The LLM gets enum: ["realistic", "anime", "sketch", "watercolor"] in the JSON schema — it can't pick anything else.

from pydantic import BaseModel, Field, StringConstraints
from typing import Annotated

class CreateUserParams(BaseModel):
    username: Annotated[str, StringConstraints(min_length=3, max_length=32, pattern=r"^[a-z0-9_]+$")] = Field(
        description="Username — 3-32 chars, lowercase letters/digits/underscore only.",
    )
    email: Annotated[str, StringConstraints(pattern=r"^[^@]+@[^@]+\.[^@]+$")] = Field(
        description="User email address.",
    )
from pydantic import BaseModel, Field, field_validator

class CreateTaskParams(BaseModel):
    title: str = Field(description="Task title")
    due_at: str | None = Field(None, description="ISO datetime, optional.")

    @field_validator("title")
    @classmethod
    def title_not_just_whitespace(cls, v: str) -> str:
        if not v.strip():
            raise ValueError("Title must not be only whitespace.")
        return v.strip()

The validator's error message gets turned into prose feedback for the retry round.

from typing import Literal, Annotated, Union
from pydantic import Field

class TextNoteParams(BaseModel):
    kind: Literal["text"]
    content: str = Field(description="Plain-text content.")

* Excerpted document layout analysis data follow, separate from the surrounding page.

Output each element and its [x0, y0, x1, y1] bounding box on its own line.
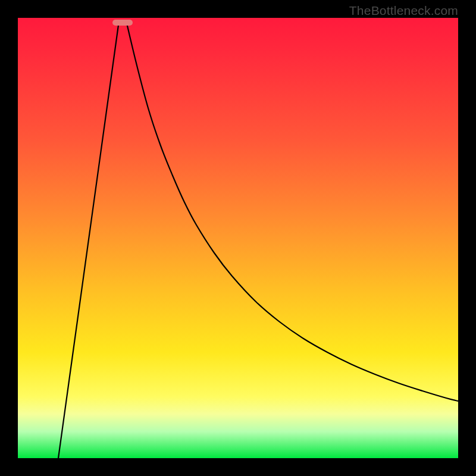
watermark-text: TheBottleneck.com	[349, 4, 458, 18]
right-curve-path	[126, 21, 458, 401]
curve-layer	[18, 18, 458, 458]
plot-area	[18, 18, 458, 458]
bottleneck-marker	[112, 20, 133, 26]
left-line-path	[58, 21, 119, 458]
chart-frame: TheBottleneck.com	[0, 0, 476, 476]
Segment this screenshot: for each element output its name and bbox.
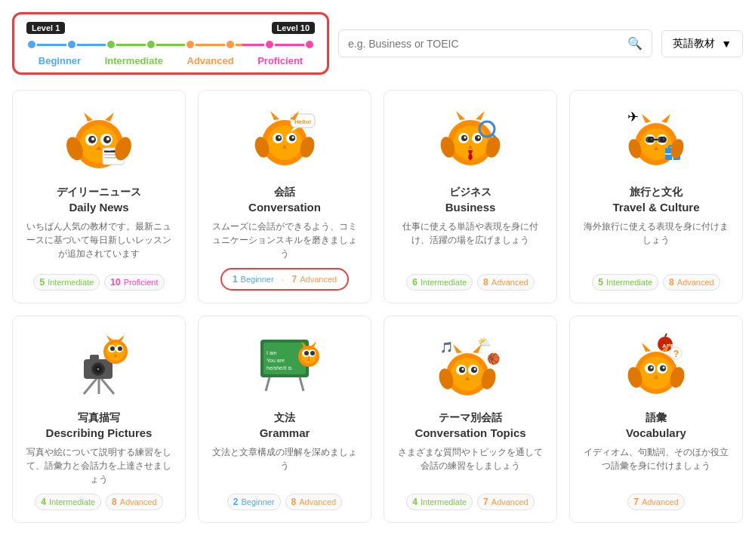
card-desc-describing-pictures: 写真や絵について説明する練習をして、語彙力と会話力を上達させましょう	[25, 445, 173, 486]
dot-advanced[interactable]	[185, 39, 196, 50]
svg-line-95	[266, 377, 270, 391]
card-desc-travel: 海外旅行に使える表現を身に付けましょう	[582, 220, 730, 266]
card-title-ja-daily-news: デイリーニュース	[57, 186, 141, 199]
level-labels-top: Level 1 Level 10	[26, 22, 315, 34]
card-title-ja-describing-pictures: 写真描写	[78, 411, 120, 425]
svg-text:I am: I am	[267, 350, 277, 355]
card-title-en-vocabulary: Vocabulary	[626, 426, 686, 439]
dot-intermediate[interactable]	[106, 39, 116, 50]
card-tags-vocabulary: 7 Advanced	[627, 494, 685, 510]
level-selector[interactable]: Level 1 Level 10 Beginner Interme	[12, 12, 329, 75]
search-input[interactable]	[348, 38, 621, 50]
dot-beginner[interactable]	[26, 39, 37, 50]
svg-point-79	[97, 368, 100, 371]
card-travel[interactable]: ✈ 旅行と文化 Travel & Culture 海外旅行に使える表現を身に付け…	[569, 90, 743, 303]
svg-rect-61	[658, 137, 667, 143]
svg-text:🏀: 🏀	[487, 352, 501, 365]
dot-advanced-2[interactable]	[225, 39, 236, 50]
card-tags-grammar: 2 Beginner 8 Advanced	[227, 494, 342, 510]
card-describing-pictures[interactable]: 写真描写 Describing Pictures 写真や絵について説明する練習を…	[12, 315, 186, 523]
tag-advanced-vocabulary: 7 Advanced	[627, 494, 685, 510]
svg-marker-120	[453, 344, 462, 353]
chevron-down-icon: ▼	[721, 38, 732, 50]
card-tags-daily-news: 5 Intermediate 10 Proficient	[33, 274, 164, 291]
cat-beginner[interactable]: Beginner	[39, 55, 81, 66]
svg-point-131	[651, 367, 653, 369]
svg-point-110	[451, 358, 484, 391]
dropdown-label: 英語教材	[673, 37, 715, 51]
card-title-en-grammar: Grammar	[260, 426, 310, 439]
card-desc-daily-news: いちばん人気の教材です。最新ニュースに基づいて毎日新しいレッスンが追加されていま…	[25, 220, 173, 266]
svg-point-85	[110, 346, 115, 351]
svg-rect-12	[104, 157, 116, 158]
card-vocabulary[interactable]: APPLE ?	[569, 315, 743, 523]
card-title-en-describing-pictures: Describing Pictures	[46, 426, 153, 439]
tag-advanced-topics: 7 Advanced	[477, 494, 535, 510]
level-start-badge: Level 1	[26, 22, 65, 34]
cat-proficient[interactable]: Proficient	[257, 55, 303, 66]
cat-intermediate[interactable]: Intermediate	[105, 55, 163, 66]
card-tags-describing-pictures: 4 Intermediate 8 Advanced	[35, 494, 162, 510]
card-img-conversation: Hello!	[243, 103, 326, 178]
svg-point-24	[279, 137, 281, 139]
card-daily-news[interactable]: DAILY NEWS デイリーニュース Daily News いちばん人気の教材…	[12, 90, 186, 303]
level-dots	[26, 39, 315, 50]
card-title-en-travel: Travel & Culture	[612, 201, 699, 214]
card-img-vocabulary: APPLE ?	[615, 328, 698, 404]
tag-intermediate: 5 Intermediate	[33, 274, 100, 291]
svg-point-126	[639, 356, 673, 389]
tag-beginner: 1 Beginner	[230, 272, 277, 286]
tag-advanced-pictures: 8 Advanced	[106, 494, 163, 510]
dot-intermediate-2[interactable]	[146, 39, 156, 50]
svg-marker-71	[661, 114, 670, 123]
card-title-en-business: Business	[445, 201, 496, 214]
svg-rect-60	[646, 137, 655, 143]
svg-point-7	[106, 137, 109, 140]
tag-intermediate-business: 6 Intermediate	[406, 274, 473, 291]
svg-point-86	[118, 346, 122, 351]
card-conversation-topics[interactable]: 🎵 ⛅ 🏀	[384, 315, 557, 523]
tag-intermediate-travel: 5 Intermediate	[592, 274, 658, 291]
card-title-ja-travel: 旅行と文化	[630, 186, 683, 199]
svg-text:?: ?	[673, 349, 679, 359]
svg-point-40	[464, 137, 467, 139]
svg-text:✈: ✈	[627, 109, 639, 125]
dot-proficient[interactable]	[264, 39, 275, 50]
svg-marker-17	[105, 112, 114, 122]
tag-advanced-travel: 8 Advanced	[663, 274, 720, 291]
card-tags-conversation-topics: 4 Intermediate 7 Advanced	[406, 494, 534, 510]
dot-proficient-2[interactable]	[304, 39, 315, 50]
svg-point-19	[267, 125, 302, 160]
card-title-ja-conversation-topics: テーマ別会話	[439, 411, 502, 425]
svg-marker-50	[476, 111, 485, 120]
svg-point-116	[474, 368, 476, 371]
svg-text:You are: You are	[267, 358, 285, 363]
cat-advanced[interactable]: Advanced	[187, 55, 234, 66]
search-bar[interactable]: 🔍	[338, 29, 652, 57]
tag-advanced: 7 Advanced	[289, 272, 341, 286]
card-img-daily-news: DAILY NEWS	[57, 103, 140, 178]
svg-point-25	[292, 137, 294, 139]
svg-marker-32	[270, 111, 279, 120]
card-title-en-daily-news: Daily News	[69, 201, 128, 214]
svg-point-102	[310, 351, 315, 355]
card-conversation[interactable]: Hello! 会話 Conversation スムーズに会話ができるよう、コミュ…	[198, 90, 371, 303]
card-tags-travel: 5 Intermediate 8 Advanced	[592, 274, 720, 291]
cards-grid: DAILY NEWS デイリーニュース Daily News いちばん人気の教材…	[12, 90, 743, 523]
svg-marker-70	[642, 114, 651, 123]
card-desc-conversation-topics: さまざまな質問やトピックを通して会話の練習をしましょう	[396, 445, 544, 486]
svg-rect-80	[90, 355, 99, 361]
level-bar[interactable]	[26, 38, 315, 51]
card-desc-grammar: 文法と文章構成の理解を深めましょう	[211, 445, 359, 486]
svg-marker-49	[456, 111, 465, 120]
card-desc-business: 仕事に使える単語や表現を身に付け、活躍の場を広げましょう	[396, 220, 544, 266]
card-business[interactable]: ビジネス Business 仕事に使える単語や表現を身に付け、活躍の場を広げまし…	[384, 90, 557, 303]
dot-beginner-2[interactable]	[66, 39, 77, 50]
card-title-ja-vocabulary: 語彙	[646, 411, 667, 425]
card-img-conversation-topics: 🎵 ⛅ 🏀	[429, 328, 512, 404]
category-dropdown[interactable]: 英語教材 ▼	[661, 30, 743, 57]
svg-point-132	[663, 367, 665, 369]
svg-line-96	[300, 377, 304, 391]
card-grammar[interactable]: I am You are he/she/it is	[198, 315, 371, 523]
card-title-ja-grammar: 文法	[274, 411, 295, 425]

class CodeNoteParams(BaseModel):
    kind: Literal["code"]
    language: str = Field(description="Programming language, e.g. 'python'.")
    code: str = Field(description="Source code.")

NoteParams = Annotated[Union[TextNoteParams, CodeNoteParams], Field(discriminator="kind")]

The LLM picks one branch by the kind discriminator — clean schema, clean validation.

Anti-pattern: weak descriptions

# ❌ Useless
class SendMessageParams(BaseModel):
    to: list[str] = Field(description="recipients")
    subject: str = Field(description="subject")
    body: str = Field(description="body")

The LLM can guess the structure but won't know edge cases. Costs you in retry budget and bad first-shot calls.

# ✅ Good
class SendMessageParams(BaseModel):
    to: list[str] = Field(description="Recipient email addresses. Must be RFC 5321-valid syntax. At least one required.")
    subject: str = Field(description="Subject line — concise, ≤120 chars, no leading 'Re:' (web-kernel adds for replies).")
    body: str = Field(description="Plain-text or HTML email body. Write the FULL body — never placeholders.")

Verifying your schema

Before publishing, run the manifest builder and inspect the generated imperal.json — every typed handler is emitted with its params_schema (the JSON schema the LLM will see):

imperal build
cat imperal.json | jq '.tools[] | select(.name=="send_message") | .params_schema'

If the schema looks confusing to you, it'll confuse the LLM too. Iterate descriptions on your Field(description=...) annotations and rebuild.